Flexbox and Grid are table stakes now. The newer CSS features build on them in ways that solve real layout problems we’ve been hacking around for years.
Container Queries
Media queries ask “how wide is the viewport?” Container queries ask “how wide is my parent?” This is the feature component-based design has been waiting for.
.card-container {
container-type: inline-size;
container-name: card;
}
@container card (min-width: 400px) {
.card {
display: grid;
grid-template-columns: 200px 1fr;
gap: 1rem;
}
}
@container card (max-width: 399px) {
.card {
display: flex;
flex-direction: column;
}
}
Now your card component adapts to where it’s placed — sidebar, main content, full-width — without the parent needing to know about it.
Subgrid
Grid’s biggest limitation was that children couldn’t participate in a parent’s grid. Subgrid fixes this:
.product-grid {
display: grid;
grid-template-columns: repeat(3, 1fr);
gap: 1.5rem;
}
.product-card {
display: grid;
grid-template-rows: subgrid;
grid-row: span 3; /* image, title, price */
}
Every card’s title aligns with every other card’s title, regardless of content length. No more equal-height hacks.
has() Selector
The parent selector CSS never had:
/* Style a form group that contains an invalid input */
.form-group:has(input:invalid) {
border-color: red;
}
/* Style a card differently when it contains an image */
.card:has(img) {
grid-template-rows: 200px 1fr;
}
/* Navigation with dropdown open */
nav:has(.dropdown:hover) {
background: var(--color-surface);
}
This eliminates entire categories of JavaScript that existed only to toggle parent classes.
Scroll-Driven Animations
Animate elements based on scroll position, entirely in CSS:
.progress-bar {
animation: grow linear;
animation-timeline: scroll();
}
@keyframes grow {
from { transform: scaleX(0); }
to { transform: scaleX(1); }
}
No Intersection Observer. No scroll event listeners. No JavaScript at all.
Logical Properties
Write layout that works in any writing direction:
.sidebar {
margin-inline-start: 1rem;
padding-block: 2rem;
border-inline-end: 1px solid var(--border);
}
margin-inline-start is margin-left in LTR and margin-right in RTL. If your site supports internationalization, use logical properties everywhere.

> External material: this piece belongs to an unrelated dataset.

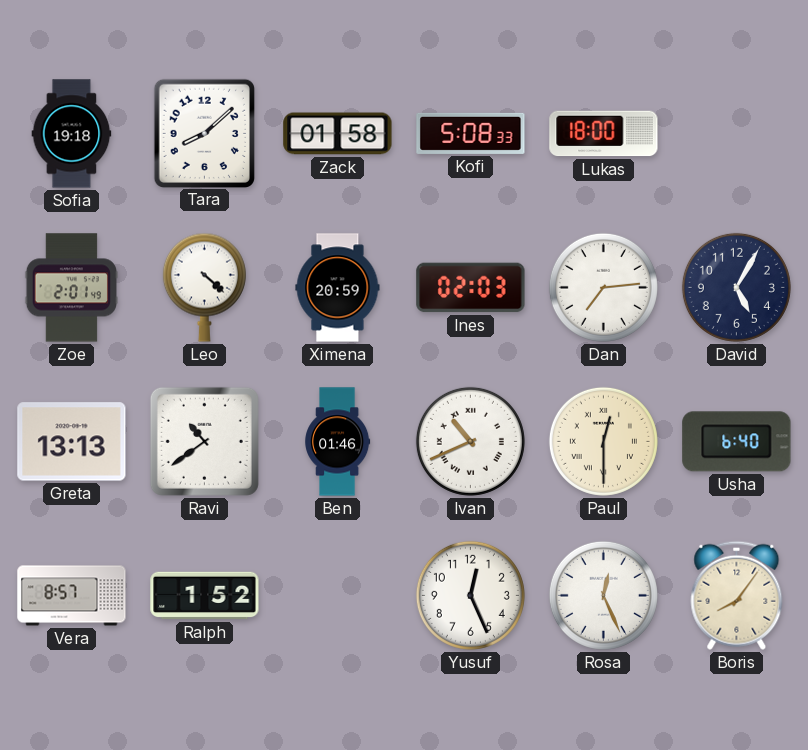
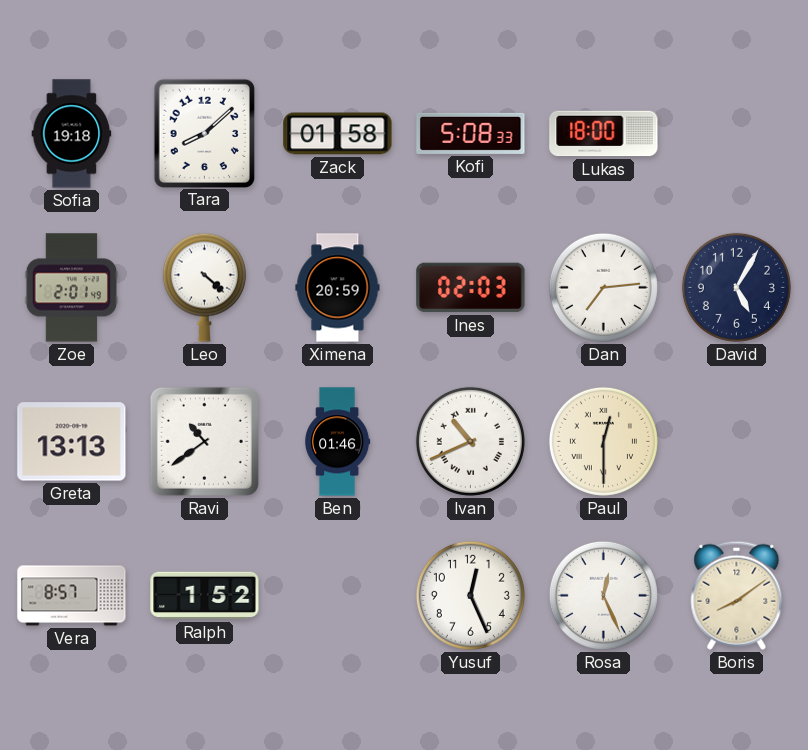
Usha: 6:40 -> none
Boris: 8:06 -> 8:09
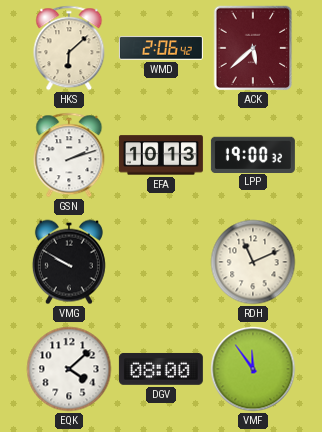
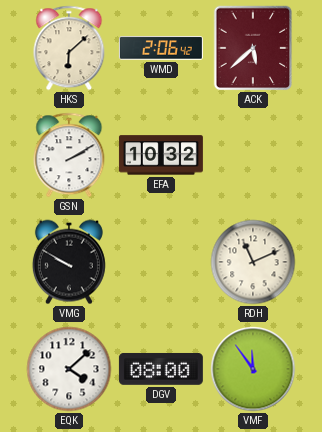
GSN: 2:12 -> 2:10
EFA: 10:13 -> 10:32
LPP: 19:00 -> none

text-wrap: balance and pretty
h1 { text-wrap: balance; }
p { text-wrap: pretty; }
balance distributes text evenly across lines (great for headings). pretty avoids orphans on the last line. Two lines of CSS that replace a lot of manual line-break management.
CSS has gotten genuinely powerful. The days of needing JavaScript for basic layout interactions are ending.